■ Records from a collection:
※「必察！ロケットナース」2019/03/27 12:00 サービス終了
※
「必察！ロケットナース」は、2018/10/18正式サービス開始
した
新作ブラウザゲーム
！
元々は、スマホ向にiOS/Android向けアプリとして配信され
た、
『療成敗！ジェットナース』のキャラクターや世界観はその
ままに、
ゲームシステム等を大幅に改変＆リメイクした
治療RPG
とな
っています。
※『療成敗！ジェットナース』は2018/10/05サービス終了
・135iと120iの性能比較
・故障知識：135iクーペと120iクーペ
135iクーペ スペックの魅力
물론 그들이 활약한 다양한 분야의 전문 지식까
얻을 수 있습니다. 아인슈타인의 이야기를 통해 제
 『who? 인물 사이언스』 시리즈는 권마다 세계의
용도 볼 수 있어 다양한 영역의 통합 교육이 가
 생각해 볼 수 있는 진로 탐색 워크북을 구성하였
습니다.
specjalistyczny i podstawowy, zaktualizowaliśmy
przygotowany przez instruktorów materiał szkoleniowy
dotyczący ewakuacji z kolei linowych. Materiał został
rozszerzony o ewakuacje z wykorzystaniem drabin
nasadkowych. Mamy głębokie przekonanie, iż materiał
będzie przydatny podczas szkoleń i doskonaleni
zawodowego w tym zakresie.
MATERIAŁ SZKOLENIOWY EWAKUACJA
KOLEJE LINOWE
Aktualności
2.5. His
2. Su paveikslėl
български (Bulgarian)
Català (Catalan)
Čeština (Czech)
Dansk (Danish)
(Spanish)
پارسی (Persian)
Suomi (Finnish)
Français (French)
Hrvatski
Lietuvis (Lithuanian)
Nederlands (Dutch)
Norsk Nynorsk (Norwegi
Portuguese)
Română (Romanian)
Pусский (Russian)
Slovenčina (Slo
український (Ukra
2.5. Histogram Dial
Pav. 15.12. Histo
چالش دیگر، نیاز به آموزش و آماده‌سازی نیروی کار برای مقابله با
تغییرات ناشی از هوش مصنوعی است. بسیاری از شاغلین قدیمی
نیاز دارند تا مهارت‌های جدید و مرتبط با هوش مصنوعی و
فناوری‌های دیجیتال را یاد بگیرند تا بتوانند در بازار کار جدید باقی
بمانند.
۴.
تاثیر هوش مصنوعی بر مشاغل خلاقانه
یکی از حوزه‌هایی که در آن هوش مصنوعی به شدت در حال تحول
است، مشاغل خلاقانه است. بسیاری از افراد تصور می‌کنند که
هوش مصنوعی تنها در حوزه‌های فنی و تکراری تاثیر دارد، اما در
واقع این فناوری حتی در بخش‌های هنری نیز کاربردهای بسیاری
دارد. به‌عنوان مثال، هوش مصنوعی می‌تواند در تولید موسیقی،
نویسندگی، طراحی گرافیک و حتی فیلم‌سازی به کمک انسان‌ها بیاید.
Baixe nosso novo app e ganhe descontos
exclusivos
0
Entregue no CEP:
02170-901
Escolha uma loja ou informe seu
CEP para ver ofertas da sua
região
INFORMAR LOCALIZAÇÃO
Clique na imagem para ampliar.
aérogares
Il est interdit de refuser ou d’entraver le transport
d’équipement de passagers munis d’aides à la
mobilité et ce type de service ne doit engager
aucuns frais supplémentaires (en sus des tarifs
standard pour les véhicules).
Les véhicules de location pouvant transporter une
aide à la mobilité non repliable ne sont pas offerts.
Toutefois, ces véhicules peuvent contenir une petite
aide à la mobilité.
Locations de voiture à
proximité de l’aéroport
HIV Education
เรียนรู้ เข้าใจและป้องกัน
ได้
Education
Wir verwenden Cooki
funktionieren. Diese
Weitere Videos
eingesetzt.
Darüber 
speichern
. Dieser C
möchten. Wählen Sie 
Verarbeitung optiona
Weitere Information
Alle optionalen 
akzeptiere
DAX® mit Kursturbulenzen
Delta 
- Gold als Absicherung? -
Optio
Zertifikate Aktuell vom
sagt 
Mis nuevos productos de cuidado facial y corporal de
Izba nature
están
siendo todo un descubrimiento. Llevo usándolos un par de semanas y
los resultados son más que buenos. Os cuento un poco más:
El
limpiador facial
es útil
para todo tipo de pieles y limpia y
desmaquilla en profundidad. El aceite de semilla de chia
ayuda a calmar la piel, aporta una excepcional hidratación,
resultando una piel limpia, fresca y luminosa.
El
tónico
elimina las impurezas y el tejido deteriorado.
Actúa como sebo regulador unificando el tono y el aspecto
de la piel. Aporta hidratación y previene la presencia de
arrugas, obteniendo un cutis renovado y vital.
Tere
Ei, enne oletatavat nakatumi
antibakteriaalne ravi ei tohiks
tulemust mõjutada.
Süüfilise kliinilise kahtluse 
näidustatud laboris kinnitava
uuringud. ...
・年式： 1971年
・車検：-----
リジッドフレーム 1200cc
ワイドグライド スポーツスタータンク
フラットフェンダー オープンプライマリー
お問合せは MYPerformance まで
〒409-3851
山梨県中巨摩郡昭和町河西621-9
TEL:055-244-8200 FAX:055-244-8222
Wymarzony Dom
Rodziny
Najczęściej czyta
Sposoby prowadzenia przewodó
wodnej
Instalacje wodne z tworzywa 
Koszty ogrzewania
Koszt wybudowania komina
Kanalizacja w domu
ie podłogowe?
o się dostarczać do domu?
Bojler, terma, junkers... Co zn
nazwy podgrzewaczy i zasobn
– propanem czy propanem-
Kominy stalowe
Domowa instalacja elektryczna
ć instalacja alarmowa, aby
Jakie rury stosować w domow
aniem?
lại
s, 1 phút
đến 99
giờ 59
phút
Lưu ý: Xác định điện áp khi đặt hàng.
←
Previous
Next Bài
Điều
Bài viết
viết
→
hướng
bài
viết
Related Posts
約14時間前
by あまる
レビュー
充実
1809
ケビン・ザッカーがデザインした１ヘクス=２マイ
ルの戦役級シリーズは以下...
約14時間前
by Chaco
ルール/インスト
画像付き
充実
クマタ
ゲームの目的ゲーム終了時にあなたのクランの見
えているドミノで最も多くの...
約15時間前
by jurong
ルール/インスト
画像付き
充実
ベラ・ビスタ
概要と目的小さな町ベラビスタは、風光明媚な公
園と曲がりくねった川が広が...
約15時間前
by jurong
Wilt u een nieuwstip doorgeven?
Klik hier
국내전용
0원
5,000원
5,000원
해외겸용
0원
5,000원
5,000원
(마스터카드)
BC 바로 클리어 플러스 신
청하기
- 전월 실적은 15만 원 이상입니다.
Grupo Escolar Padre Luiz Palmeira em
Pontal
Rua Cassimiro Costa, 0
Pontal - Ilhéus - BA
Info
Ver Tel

■ What is being asked: "instalacja" is the word to look for; copy every line of the data that has it.

■ Solution:
Domowa instalacja elektryczna
ć instalacja alarmowa, aby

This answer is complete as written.